导入库

In [22]:
import os
import imp
import numpy as np
import json

from dataset import EEGAudioDataset
from model.CLUB import CLUBSample_group
from model.CPC import Cross_CPC
from model.VQVAE import VQVAEEncoder,VQVAEDecoder,SemanticDecoder
from dataset import EEGAudioDataset
from torch_dct import dct

公共变量

In [23]:
words_path = r'./feat/words'
pt = 'sub-06'
test_word = 95
config_path = r'./config'
model_name = 'cmg_noclip'

读取数据

In [24]:
folder_path = os.path.join(words_path,f'{pt}')
filename = os.listdir(folder_path)[test_word]
word_info = np.load(os.path.join(folder_path,filename),allow_pickle=True)
word=word_info.item()['label']
eeg=word_info.item()['eeg']
audio=word_info.item()['audio']

print(word,eeg.shape,audio.shape)

helft (829, 127) (12960,)


数据预处理

In [25]:
with open(os.path.join(config_path,f'{model_name}.json'),'r') as f:
    cfg = json.load(f)
    model_cfg = cfg['model_config']
    data_cfg = cfg['data_config']

# load config 
seg_size = model_cfg['seg_size']
pred_size = model_cfg['pred_size']
# batch_size = model_cfg['batch_size']
# end_epoch = model_cfg['epochs'] if argu.epoch is None else argu.epoch
lr = model_cfg['lr']
b1 = model_cfg['b1']
b2 = model_cfg['b2']
clip_grad = model_cfg['clip_grad']
hidden_dim = model_cfg['hidden_dim']
d_model = model_cfg['d_model']
nhead = model_cfg['nhead']
n_layer = model_cfg['n_layer']
n_embedding = model_cfg['n_embedding']
mi_iter = model_cfg['mi_iter']

data_path = data_cfg['data_path']
win_len = data_cfg['win_len']
frame_shift = data_cfg['frame_shift']
eeg_sr = data_cfg['eeg_sr']
audio_sr = data_cfg['audio_sr']
pad_mode = data_cfg['pad_mode']

提取高频eeg信号和音频信号的梅尔频谱

In [26]:
eeg = EEGAudioDataset.extractHG(eeg,eeg_sr,windowLength=win_len,frameshift=frame_shift)
melspec = EEGAudioDataset.extractMelSpecs(audio,audio_sr,windowLength=win_len,frameshift=frame_shift)
# print(eeg.shape,melspec.shape)
if melspec.shape[0]!=eeg.shape[0]:
    minlen = min(melspec.shape[0],eeg.shape[0])
    melspec = melspec[:minlen,:]
    eeg = eeg[:minlen,:]
print(eeg.shape,melspec.shape)

(162, 127) (162, 40)


预处理

In [27]:
eeg_mean = np.mean(eeg)
eeg_std = np.std(eeg)
eeg = (eeg-eeg_mean)/eeg_std
eeg_list = []
mel_list = []
hop_size = 1
pad_width = ((int(np.floor((seg_size-hop_size)/2.0)),int(np.ceil((seg_size-hop_size)/2.0))),(0,0))
pad_eeg = np.pad(eeg,pad_width,mode=pad_mode)
pad_mel = np.pad(melspec,pad_width,mode=pad_mode)
num_win = int(len(eeg)/float(hop_size))
for i in range(num_win):
    start = i*hop_size
    end = start + seg_size
    eeg_list.append(pad_eeg[start:end,:])
    mel_list.append(pad_mel[start:end,:])

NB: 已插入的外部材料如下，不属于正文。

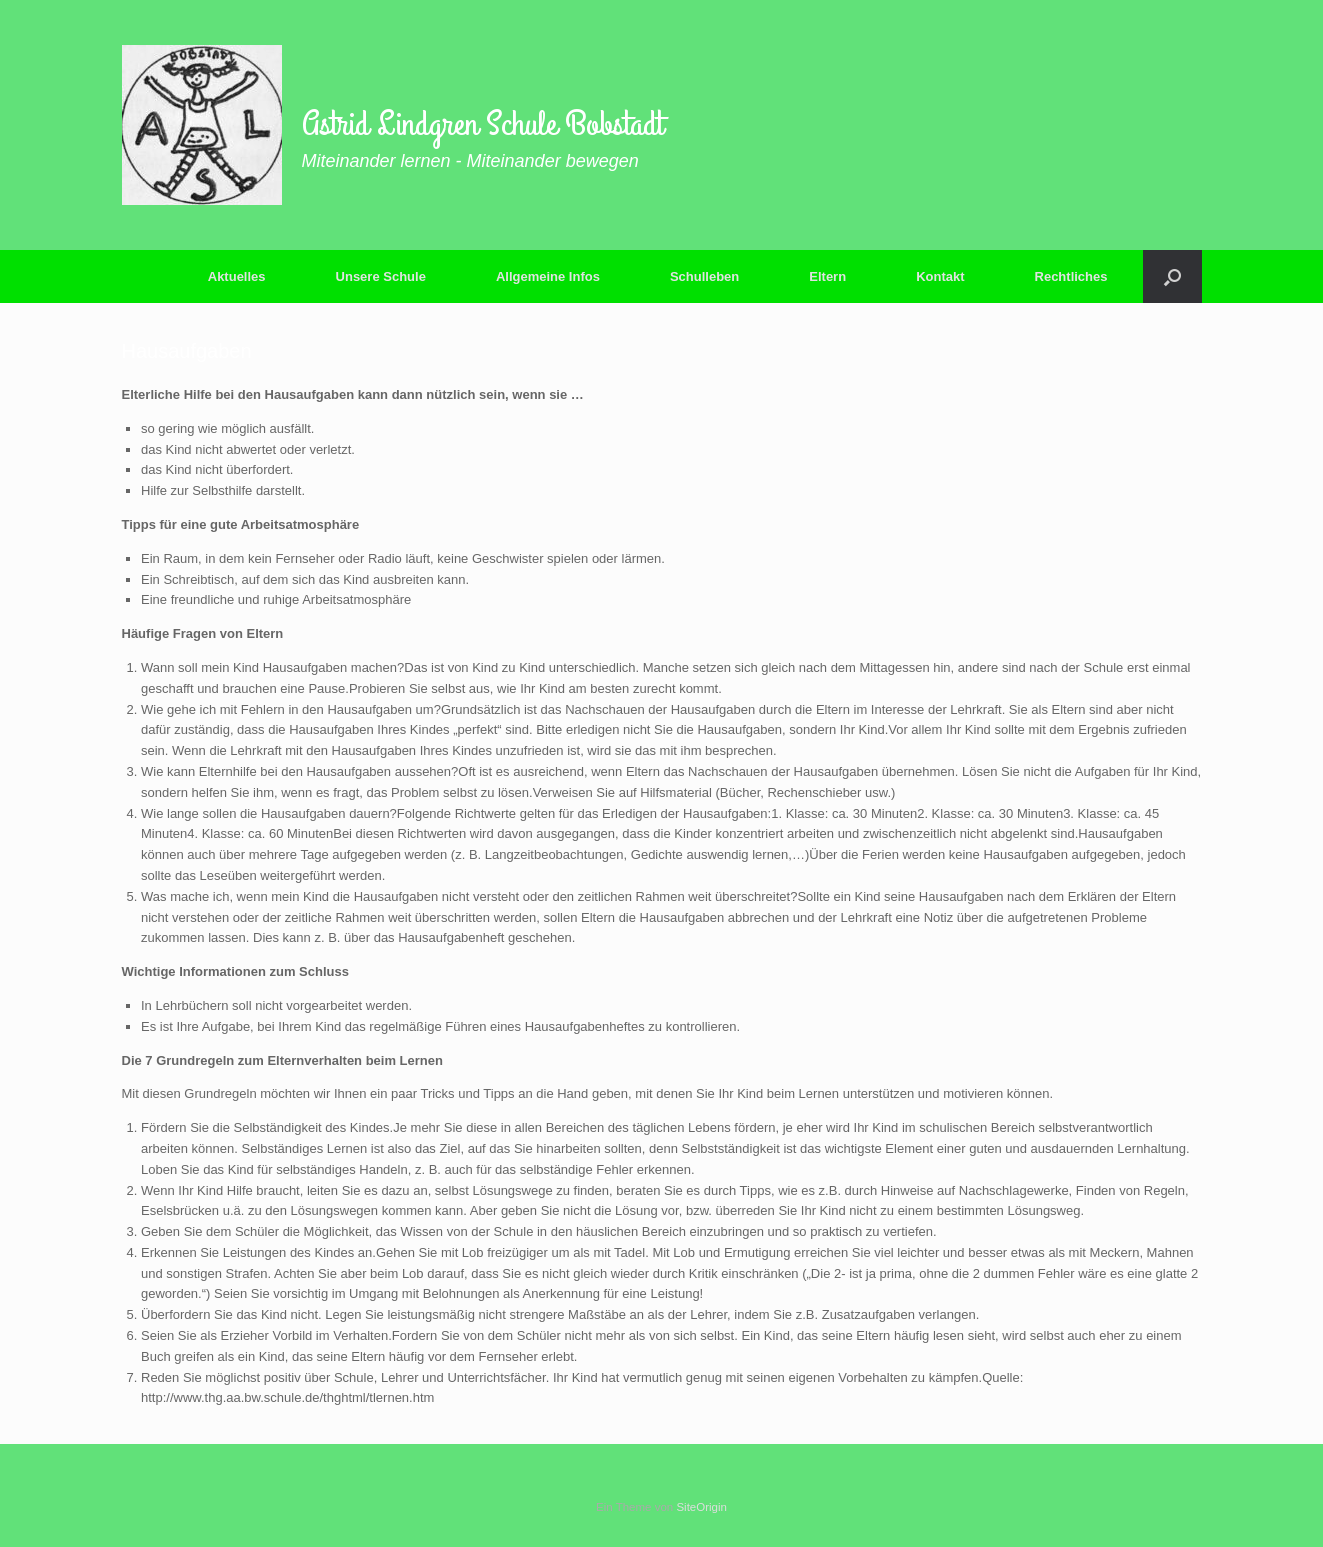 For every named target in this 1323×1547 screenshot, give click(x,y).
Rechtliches (1071, 276)
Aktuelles (237, 276)
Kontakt (940, 276)
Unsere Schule (381, 276)
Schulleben (704, 276)
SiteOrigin (701, 1507)
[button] (1172, 276)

eeg_data = np.stack(eeg_list,axis=0)
mel_data = np.stack(mel_list,axis=0)
print(eeg_data.shape,mel_data.shape)

(162, 16, 127) (162, 16, 40)


加载模型

In [160]:
import numpy as np
import torch
import torch.nn.functional as F
from torch import nn

from itertools import chain

In [161]:
input_dim = eeg_data.shape[-1]
output_dim = mel_data.shape[-1]

device = torch.device("cuda" if torch.cuda.is_available() else "cpu")

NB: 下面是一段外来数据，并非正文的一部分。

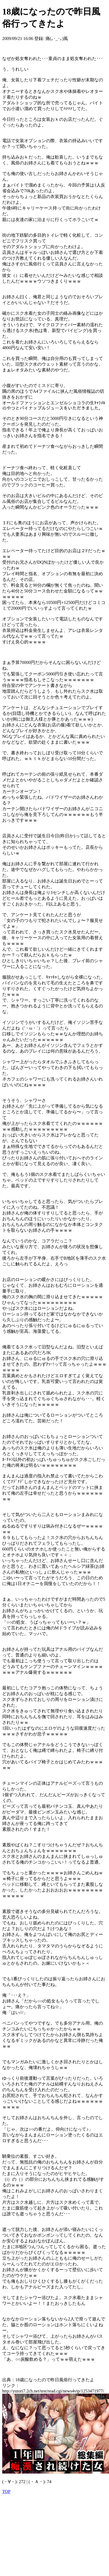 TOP (6, 2491) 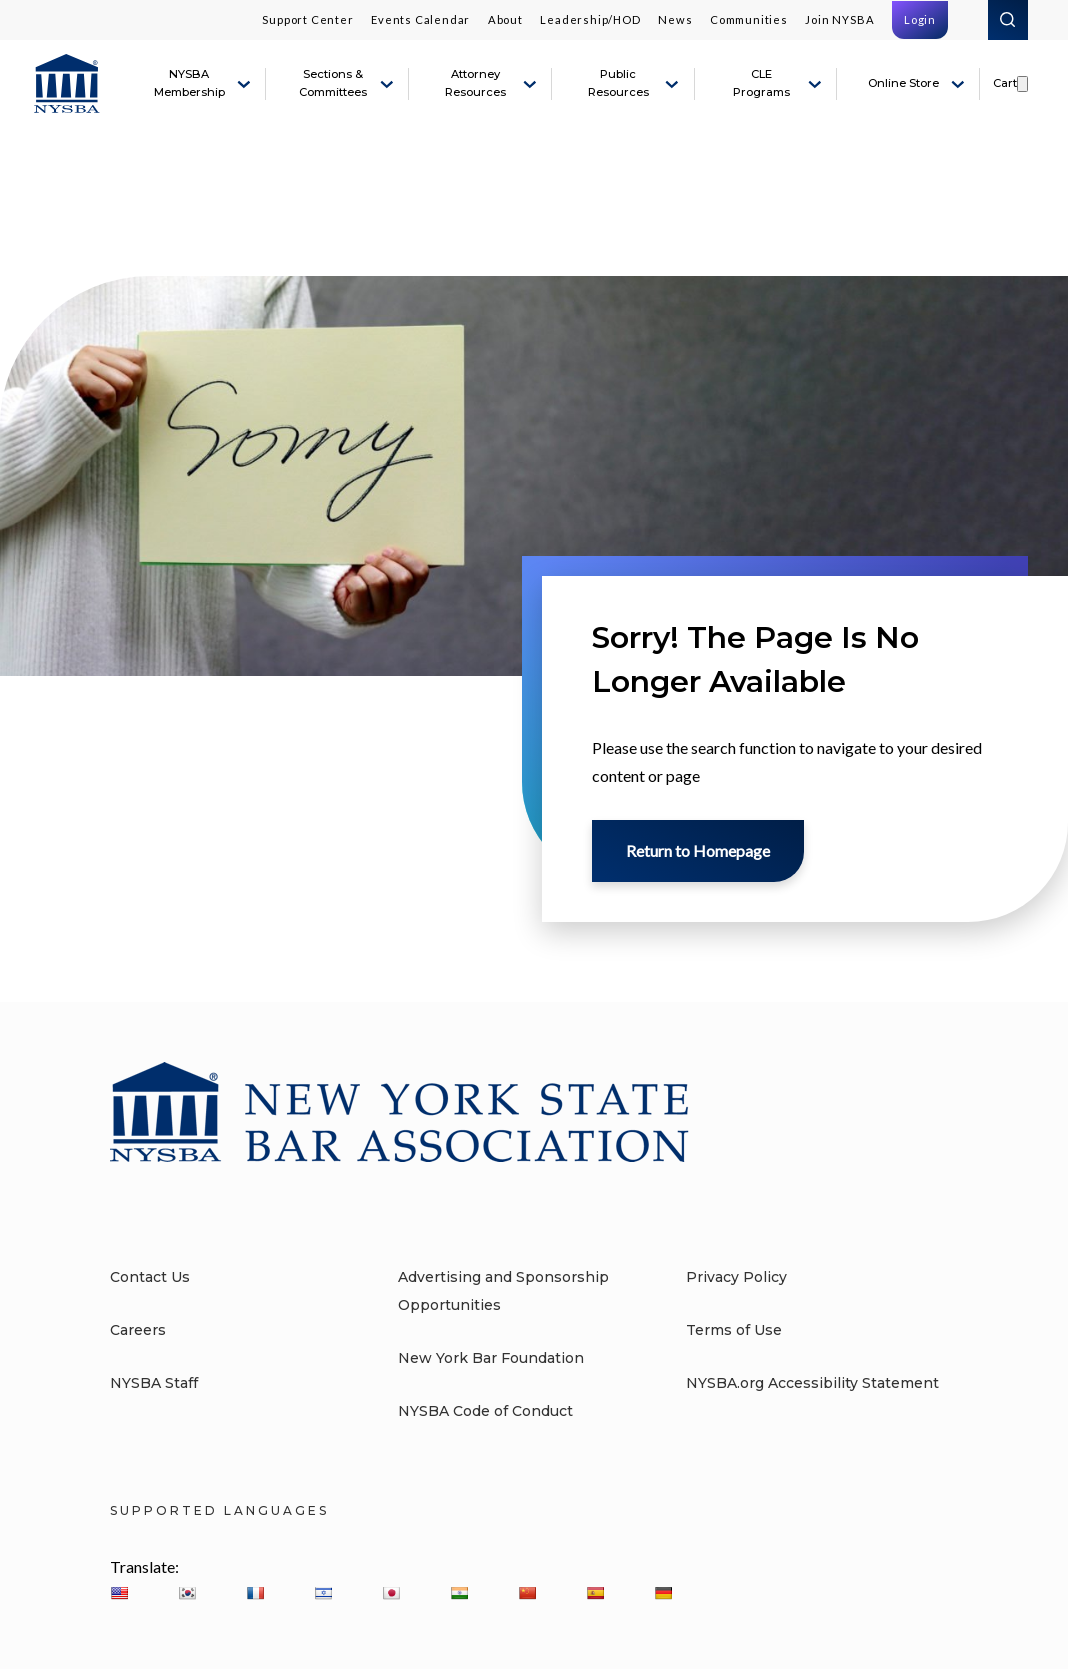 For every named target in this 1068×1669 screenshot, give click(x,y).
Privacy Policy (736, 1277)
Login (920, 19)
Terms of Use (734, 1330)
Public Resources (618, 83)
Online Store (903, 83)
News (675, 19)
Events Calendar (420, 19)
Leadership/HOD (590, 19)
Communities (749, 19)
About (505, 19)
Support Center (307, 19)
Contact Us (150, 1277)
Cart (1005, 83)
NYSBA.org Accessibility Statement (812, 1383)
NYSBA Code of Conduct (485, 1411)
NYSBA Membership (189, 83)
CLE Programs (761, 83)
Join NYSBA (839, 19)
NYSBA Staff (154, 1383)
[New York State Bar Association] (67, 84)
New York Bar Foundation (491, 1358)
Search (1008, 20)
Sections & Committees (333, 83)
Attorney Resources (475, 83)
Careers (138, 1330) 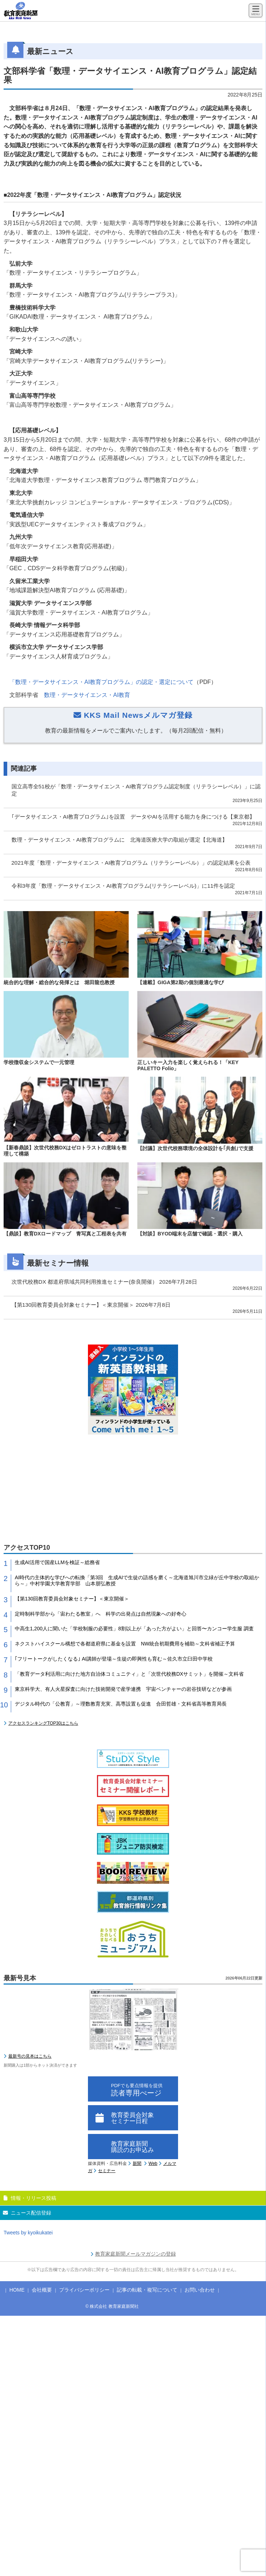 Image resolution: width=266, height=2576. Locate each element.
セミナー (106, 2170)
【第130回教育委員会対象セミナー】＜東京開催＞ (72, 1599)
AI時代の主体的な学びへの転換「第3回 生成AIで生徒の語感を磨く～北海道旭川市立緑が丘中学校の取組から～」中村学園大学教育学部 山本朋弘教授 (137, 1580)
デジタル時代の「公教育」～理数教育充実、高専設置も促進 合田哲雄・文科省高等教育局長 (121, 1704)
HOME (17, 2290)
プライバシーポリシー (84, 2290)
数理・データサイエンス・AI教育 (87, 695)
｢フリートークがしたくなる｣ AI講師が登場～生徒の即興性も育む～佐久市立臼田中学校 (114, 1659)
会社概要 (42, 2290)
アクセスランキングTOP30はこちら (43, 1723)
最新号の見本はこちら (30, 2056)
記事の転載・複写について (147, 2290)
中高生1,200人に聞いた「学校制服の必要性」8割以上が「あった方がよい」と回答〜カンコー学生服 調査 (134, 1628)
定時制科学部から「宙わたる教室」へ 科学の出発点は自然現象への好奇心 (100, 1614)
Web (152, 2163)
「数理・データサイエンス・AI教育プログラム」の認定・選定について (101, 682)
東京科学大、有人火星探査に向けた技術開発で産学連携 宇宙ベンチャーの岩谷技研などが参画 (123, 1689)
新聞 (137, 2163)
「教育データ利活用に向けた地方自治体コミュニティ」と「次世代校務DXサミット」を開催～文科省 (129, 1674)
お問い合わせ (200, 2290)
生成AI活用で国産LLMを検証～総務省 (57, 1562)
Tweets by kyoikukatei (28, 2232)
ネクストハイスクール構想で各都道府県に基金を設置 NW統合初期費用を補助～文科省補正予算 (125, 1644)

vqvae_encoder = VQVAEEncoder(mel_dim=output_dim,eeg_dim=input_dim,mel_output_dim=d_model,eeg_output_dim=d_model,n_embedding=n_embedding,embedding_dim=d_model).to(device)
cpc = Cross_CPC(embedding_dim=d_model,hidden_dim=hidden_dim,context_dim=hidden_dim,num_layers=n_layer,predict_step=pred_size).to(device)
mel_mi_net = CLUBSample_group(x_dim=d_model,y_dim=d_model,hidden_size=hidden_dim).to(device)
eeg_mi_net = CLUBSample_group(x_dim=d_model,y_dim=d_model,hidden_size=hidden_dim).to(device)
vqvae_decoder = VQVAEDecoder(mel_dim=output_dim,eeg_dim=input_dim,mel_output_dim=d_model,eeg_output_dim=d_model,embedding_dim=d_model).to(device)
mel_vq_decoder = SemanticDecoder(input_dim=d_model,output_dim=output_dim).to(device)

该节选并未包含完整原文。